45.8 million ‘missing females’ are from India, says UN report

REPRESENTATIONAL
REPRESENTATIONAL

In a shocking development, a report from United Nations said on Tuesday, 45.8 million of the world's 142.6 million "missing females" are from India.

The State of World Population 2020 report by the United Nations Population Fund (UNFPA), the world organisation's sexual and reproductive health agency, said that the number of "missing women" has doubled over the last 50 years from 61 million in 1970 to a cumulative 142.6 million in 2020. India accounted for 45.8 million missing females as of 2020 and China accounted for 72.3 million.

The report stated, "Missing females" are women missing from the population at given dates due to the cumulative effect of postnatal and prenatal sex selection in the past. "Between 2013 and 2017, about 460,000 girls in India were 'missing' at birth each year. According to one analysis, gender-biased sex selection accounts for about two-thirds of the total missing girls, and post-birth female mortality accounts for about one-third".

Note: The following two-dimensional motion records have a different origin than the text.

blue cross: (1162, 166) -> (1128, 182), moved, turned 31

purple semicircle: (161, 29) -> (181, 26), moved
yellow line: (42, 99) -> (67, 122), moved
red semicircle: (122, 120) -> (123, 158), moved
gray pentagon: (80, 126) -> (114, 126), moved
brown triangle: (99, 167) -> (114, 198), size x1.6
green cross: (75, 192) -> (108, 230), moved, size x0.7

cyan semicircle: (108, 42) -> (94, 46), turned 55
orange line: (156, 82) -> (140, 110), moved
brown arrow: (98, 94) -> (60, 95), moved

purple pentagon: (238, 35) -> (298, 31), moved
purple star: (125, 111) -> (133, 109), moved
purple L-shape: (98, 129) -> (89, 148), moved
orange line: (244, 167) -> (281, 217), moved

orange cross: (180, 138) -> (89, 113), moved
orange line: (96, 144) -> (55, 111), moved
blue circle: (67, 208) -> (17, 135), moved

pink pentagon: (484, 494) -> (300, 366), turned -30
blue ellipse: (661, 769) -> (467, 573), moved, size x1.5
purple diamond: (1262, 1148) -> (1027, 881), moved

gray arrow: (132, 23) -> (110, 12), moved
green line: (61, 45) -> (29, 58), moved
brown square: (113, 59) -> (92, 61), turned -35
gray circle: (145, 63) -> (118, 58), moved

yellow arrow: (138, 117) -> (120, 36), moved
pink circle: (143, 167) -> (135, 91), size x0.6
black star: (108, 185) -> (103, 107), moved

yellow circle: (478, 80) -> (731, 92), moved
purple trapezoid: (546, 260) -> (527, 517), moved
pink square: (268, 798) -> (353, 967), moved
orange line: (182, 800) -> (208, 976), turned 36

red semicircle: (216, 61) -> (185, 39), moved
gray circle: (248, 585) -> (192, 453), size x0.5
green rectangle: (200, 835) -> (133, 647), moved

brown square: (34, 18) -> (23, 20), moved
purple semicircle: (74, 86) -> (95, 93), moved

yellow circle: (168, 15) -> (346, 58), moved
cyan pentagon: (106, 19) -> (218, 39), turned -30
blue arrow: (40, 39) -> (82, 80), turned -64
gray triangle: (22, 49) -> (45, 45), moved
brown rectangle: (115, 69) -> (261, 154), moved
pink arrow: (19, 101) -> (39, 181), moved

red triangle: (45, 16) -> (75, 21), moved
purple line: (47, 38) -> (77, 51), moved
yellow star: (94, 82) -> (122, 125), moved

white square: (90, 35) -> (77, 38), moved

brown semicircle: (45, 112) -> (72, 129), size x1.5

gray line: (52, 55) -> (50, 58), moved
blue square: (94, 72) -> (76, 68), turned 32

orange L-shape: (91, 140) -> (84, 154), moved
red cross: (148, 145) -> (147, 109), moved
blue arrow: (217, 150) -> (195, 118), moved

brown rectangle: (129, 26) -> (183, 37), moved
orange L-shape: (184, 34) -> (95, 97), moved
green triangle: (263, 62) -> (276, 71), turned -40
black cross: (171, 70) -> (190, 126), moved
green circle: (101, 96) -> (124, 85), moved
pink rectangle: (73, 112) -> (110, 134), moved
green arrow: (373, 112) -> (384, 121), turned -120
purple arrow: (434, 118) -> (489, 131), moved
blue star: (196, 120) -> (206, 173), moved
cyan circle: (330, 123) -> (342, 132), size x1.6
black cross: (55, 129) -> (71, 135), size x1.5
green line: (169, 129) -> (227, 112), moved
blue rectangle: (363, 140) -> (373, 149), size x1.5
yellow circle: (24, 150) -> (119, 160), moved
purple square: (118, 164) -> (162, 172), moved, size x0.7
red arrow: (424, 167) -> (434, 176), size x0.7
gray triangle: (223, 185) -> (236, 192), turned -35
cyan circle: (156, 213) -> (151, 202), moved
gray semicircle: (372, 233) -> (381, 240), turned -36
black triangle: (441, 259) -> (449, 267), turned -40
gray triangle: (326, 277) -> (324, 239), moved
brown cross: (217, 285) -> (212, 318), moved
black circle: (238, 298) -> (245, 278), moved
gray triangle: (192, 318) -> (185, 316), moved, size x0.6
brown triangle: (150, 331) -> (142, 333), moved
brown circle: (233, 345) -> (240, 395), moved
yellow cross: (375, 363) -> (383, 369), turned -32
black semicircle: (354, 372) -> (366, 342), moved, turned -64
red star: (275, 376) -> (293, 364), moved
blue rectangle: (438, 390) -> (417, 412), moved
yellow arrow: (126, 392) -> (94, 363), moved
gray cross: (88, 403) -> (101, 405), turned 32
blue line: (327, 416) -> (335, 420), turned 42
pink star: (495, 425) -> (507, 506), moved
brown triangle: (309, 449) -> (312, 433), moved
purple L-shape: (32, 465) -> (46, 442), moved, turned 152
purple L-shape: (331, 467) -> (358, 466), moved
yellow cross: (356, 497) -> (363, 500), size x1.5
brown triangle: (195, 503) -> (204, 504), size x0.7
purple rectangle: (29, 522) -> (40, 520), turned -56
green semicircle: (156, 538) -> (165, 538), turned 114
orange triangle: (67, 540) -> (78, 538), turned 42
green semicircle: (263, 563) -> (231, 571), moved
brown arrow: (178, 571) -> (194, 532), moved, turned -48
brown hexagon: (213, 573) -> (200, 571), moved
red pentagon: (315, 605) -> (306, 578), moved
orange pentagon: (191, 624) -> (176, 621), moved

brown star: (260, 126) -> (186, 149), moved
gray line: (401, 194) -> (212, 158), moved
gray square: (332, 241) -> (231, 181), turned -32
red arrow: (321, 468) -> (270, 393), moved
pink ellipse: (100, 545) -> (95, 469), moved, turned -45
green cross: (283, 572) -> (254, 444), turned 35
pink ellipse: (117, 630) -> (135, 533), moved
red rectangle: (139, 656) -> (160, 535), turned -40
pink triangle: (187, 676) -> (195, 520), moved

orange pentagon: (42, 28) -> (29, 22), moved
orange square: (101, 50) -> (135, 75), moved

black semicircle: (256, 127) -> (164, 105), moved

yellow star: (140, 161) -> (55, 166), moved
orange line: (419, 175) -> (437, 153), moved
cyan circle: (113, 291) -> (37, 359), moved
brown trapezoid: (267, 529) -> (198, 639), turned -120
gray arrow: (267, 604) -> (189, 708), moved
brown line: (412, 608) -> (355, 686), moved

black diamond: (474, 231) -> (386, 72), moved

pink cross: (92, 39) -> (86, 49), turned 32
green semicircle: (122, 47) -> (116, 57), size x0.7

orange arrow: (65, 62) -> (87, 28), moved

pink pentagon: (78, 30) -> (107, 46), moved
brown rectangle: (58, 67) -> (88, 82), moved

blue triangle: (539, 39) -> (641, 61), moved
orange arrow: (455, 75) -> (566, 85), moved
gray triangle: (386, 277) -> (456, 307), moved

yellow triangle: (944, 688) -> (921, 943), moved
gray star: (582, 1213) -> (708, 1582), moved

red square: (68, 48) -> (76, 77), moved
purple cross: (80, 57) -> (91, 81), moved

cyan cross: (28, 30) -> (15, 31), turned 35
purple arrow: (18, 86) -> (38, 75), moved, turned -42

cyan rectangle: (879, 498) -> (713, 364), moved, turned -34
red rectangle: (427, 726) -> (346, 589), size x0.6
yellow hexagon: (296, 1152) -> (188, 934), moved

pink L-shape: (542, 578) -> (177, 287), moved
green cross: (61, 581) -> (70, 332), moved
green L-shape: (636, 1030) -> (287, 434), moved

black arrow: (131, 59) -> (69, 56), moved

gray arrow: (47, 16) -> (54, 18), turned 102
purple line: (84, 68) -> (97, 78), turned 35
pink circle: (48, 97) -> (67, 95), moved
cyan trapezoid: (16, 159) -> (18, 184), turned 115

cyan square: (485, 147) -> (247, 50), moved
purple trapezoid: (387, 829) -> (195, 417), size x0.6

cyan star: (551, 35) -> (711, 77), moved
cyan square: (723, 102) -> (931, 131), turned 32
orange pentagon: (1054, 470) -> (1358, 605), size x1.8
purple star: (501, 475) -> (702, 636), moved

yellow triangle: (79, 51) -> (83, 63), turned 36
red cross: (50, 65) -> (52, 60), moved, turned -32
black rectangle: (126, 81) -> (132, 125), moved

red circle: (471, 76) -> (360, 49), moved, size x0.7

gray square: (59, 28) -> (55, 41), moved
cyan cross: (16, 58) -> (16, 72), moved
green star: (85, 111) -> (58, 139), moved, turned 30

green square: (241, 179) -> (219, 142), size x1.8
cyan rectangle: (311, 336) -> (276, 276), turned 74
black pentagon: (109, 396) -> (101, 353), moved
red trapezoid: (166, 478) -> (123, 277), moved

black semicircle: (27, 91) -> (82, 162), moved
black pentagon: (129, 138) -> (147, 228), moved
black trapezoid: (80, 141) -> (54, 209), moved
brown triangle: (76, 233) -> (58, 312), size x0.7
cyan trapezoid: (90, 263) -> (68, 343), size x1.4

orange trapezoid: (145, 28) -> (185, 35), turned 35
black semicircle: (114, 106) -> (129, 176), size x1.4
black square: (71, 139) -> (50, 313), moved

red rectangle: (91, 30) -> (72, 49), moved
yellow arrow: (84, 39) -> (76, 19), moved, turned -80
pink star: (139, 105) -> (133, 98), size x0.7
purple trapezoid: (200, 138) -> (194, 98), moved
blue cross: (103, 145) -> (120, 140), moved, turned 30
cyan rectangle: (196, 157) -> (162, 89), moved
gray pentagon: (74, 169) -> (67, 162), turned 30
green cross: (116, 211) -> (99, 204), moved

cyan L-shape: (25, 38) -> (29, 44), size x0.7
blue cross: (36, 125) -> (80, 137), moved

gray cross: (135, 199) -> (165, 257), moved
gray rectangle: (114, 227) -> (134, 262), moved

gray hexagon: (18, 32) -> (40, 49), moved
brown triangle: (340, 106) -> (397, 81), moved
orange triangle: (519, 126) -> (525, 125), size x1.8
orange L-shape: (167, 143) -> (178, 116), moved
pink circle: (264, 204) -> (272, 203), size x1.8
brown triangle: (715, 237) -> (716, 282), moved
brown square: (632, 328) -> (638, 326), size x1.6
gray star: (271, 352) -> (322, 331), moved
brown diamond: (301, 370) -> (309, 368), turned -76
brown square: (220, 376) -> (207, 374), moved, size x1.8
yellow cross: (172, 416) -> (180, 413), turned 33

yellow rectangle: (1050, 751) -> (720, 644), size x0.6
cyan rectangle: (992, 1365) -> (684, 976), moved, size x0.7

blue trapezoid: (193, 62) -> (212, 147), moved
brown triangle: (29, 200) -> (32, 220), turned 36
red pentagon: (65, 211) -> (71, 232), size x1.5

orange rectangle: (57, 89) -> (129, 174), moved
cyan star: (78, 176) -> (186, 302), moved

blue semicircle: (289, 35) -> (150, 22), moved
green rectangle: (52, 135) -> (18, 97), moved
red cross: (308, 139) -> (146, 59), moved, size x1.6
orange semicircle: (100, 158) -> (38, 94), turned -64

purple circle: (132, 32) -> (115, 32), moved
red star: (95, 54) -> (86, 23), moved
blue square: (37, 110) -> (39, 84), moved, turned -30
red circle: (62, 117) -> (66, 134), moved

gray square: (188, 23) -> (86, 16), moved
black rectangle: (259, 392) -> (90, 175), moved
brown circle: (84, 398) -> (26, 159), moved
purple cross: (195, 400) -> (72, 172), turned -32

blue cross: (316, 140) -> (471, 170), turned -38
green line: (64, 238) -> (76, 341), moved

Citing data by experts, it said that China and India together account for about 90-95 per cent of the estimated 1.2 million to 1.5 million missing female births annually worldwide due to gender-biased (prenatal) sex selection.

According to their analysis, India has the highest rate of excess female deaths, 13.5 per 1,000 female births, which suggests that an estimated one in nine deaths of females below the age of 5 may be attributed to postnatal sex selection.

The report notes that governments have also taken action to address the root causes of sex selection. India and Vietnam have included campaigns that target gender stereotypes to change attitudes and open the door to new norms and behaviours.

"They spotlight the importance of daughters and highlight how girls and women have changed society for the better. Campaigns that celebrate women's progress and achievements may resonate more where daughter-only families can be shown to be prospering," it said.

The report said that successful education-related interventions include the provision of cash transfers conditional on school attendance; or support to cover the costs of school fees, books, uniforms and supplies, taking note of successful cash-transfer initiatives such as 'Apni Beti Apna Dhan' in India.

It said that preference for a male child manifested in sex selection has led to dramatic, long-term shifts in the proportions of women and men in the populations of some countries.

This demographic imbalance will have an inevitable impact on marriage systems. In countries where marriage is nearly universal, many men may need to delay or forego marriage because they will be unable to find a spouse, the report said.

This so-called "marriage squeeze", where prospective grooms outnumber prospective brides, has already been observed in some countries and affects mostly young men from lower economic strata."At the same time, the marriage squeeze could result in more child marriages," the report said citing experts.

Some studies suggest that the marriage squeeze will peak in India in 2055. The proportion of men who are still single at the age of 50 is forecast to rise after 2050 in India to 10 per cent, it said.